The dynamics of the sicA promoter and the testing secretion efficiency of tag–chaperone pairs. (A) The time-dependent activation curve of psicA fused to GFP in Salmonella SL1344 (gray circles) and psicA fused to GFP in E. coli DH10B (gray squares) as measured by flow cytometry. Error bars represent ±1 s.d. of three to five independent measurements. Cells are grown in SPI-1 repressing conditions and at _T_=0 are shifted into SPI-1 inducing media. At 2.5 h the population starts to turn on and by 3 h the majority of cells are in the on state. A western blot for secreted DH protein shows that protein in the supernatant is a function of time. An arrow has been superimposed on the graph indicating the activation of the prgHIDKorgABC operon (encoding the secretion needle). (B) The assay to find the optimal secretion tag/chaperone pair is shown. All known SPI-1 N-terminal tag and chaperone pairs are tested for the secretion of ADF-2 (Table I). Each pair was cloned into the pCASP plasmid under the control of the sicA promoter between the _Xho_I and _Hind_III restriction sites. A secretion assay was performed and the western blot of supernatant and lysate samples is shown. The same comparison was made for each remaining silk protein (Supplementary information).

Figure 3

Figure 3

Secretion assays are shown for pCASP plasmid, strain variations, and silks. (A) The supernatant contains significant secreted DH protein for the pCASP plasmid (lane 1). Protein secretion is significantly reduced when the chaperone is not co-expressed on the plasmid (-sicP, lane 2) or the N-terminal SptP secretion tag is absent (−Tag, lane 3). (B) A western blot showing that expression of the chaperone SicP does not cause protein leakage. A variant of pCASP was generated lacking the SptP tag (+sicPsptP); DH protein was expressed in a secretion assay. No protein was detectable in the supernatant until it was concentrated 16 × and exposed for 1 min (data not shown). (C) Secretion of the DH domain from wild-type Salmonella typhimurium SL1344 (WT) is compared with two knockouts. There is little effect when the flagella master regulators are knocked out (Δ_flhDC_).
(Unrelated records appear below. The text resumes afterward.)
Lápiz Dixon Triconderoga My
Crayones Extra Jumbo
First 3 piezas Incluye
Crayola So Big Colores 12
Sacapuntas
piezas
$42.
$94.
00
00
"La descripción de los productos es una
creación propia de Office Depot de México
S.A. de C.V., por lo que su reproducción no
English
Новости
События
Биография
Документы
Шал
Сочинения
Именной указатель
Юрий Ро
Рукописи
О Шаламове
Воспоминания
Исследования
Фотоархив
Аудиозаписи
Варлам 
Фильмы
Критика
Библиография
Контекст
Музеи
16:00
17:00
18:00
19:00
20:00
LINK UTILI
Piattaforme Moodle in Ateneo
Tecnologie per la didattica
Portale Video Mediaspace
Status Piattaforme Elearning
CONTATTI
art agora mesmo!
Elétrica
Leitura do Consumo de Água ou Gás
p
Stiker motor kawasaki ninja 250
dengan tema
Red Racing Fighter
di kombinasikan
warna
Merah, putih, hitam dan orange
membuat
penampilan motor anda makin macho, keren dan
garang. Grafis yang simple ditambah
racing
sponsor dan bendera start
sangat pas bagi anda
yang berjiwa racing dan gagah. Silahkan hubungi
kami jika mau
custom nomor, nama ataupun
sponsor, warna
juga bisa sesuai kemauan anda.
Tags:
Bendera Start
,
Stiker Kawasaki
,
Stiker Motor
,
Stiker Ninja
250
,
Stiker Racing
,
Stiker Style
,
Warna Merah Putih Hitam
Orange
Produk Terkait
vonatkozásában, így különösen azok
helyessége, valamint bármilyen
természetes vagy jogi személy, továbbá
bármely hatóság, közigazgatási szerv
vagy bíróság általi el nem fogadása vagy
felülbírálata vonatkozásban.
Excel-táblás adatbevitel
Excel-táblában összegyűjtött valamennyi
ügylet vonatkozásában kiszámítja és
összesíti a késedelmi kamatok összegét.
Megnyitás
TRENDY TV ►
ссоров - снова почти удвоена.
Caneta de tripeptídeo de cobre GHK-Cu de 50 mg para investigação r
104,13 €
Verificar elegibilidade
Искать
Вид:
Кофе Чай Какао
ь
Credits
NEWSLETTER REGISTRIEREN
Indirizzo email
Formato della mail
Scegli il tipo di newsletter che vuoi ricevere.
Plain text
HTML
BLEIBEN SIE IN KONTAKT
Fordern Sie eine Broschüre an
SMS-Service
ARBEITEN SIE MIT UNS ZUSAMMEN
The accumulation of protein in the supernatant (Sup) is significantly reduced when the prg-org operon (including prgHIDKorgABC) is knocked out (Δ_prg-org_), but can still be detected in the lysate (Lyse). (D) A Coomassie stained gel of concentrated protein (equivalent to 1.5 ml of supernatant) is shown for lysed cells (WT lysis, lane 1), culture supernatant from wild-type Salmonella, (WT Sup, lane 2), and cells secreting the DH domain (DH Sup, lane 3). The DH domain accumulates significantly in the supernatant. The identity of the DH band was confirmed by immunoprecipitation of the protein from supernatant (not shown). The pattern of other secreted proteins in the supernatant matches those reported earlier (Collazo and Galan, 1996). Below the Coomassie gel, a western blot is shown. The periplasmic protein MalE is detectable in the lysate but not in either the wild type or DH supernatants. This indicates that lysis is not significantly contributing to the proteins isolated from the secretion assay. (E) A secretion assay is shown for the synthetic ADF-1, -2, and -3 genes (lanes 2–5). When the N-terminal secretion tag is removed from the sequence (−Tag), no protein is detected in the supernatant (lane 1). The secretion yields with and without the N-terminal tag are determined using quantitative westerns (Supplementary information) and presented in Table II. (F) TEV protease cleaves the SptP secretion tag from the silk proteins. ADF-2 before digestion (lane 1) is reduced in size by 19 kDa when the SptP secretion tag is removed by TEV protease (lane 2).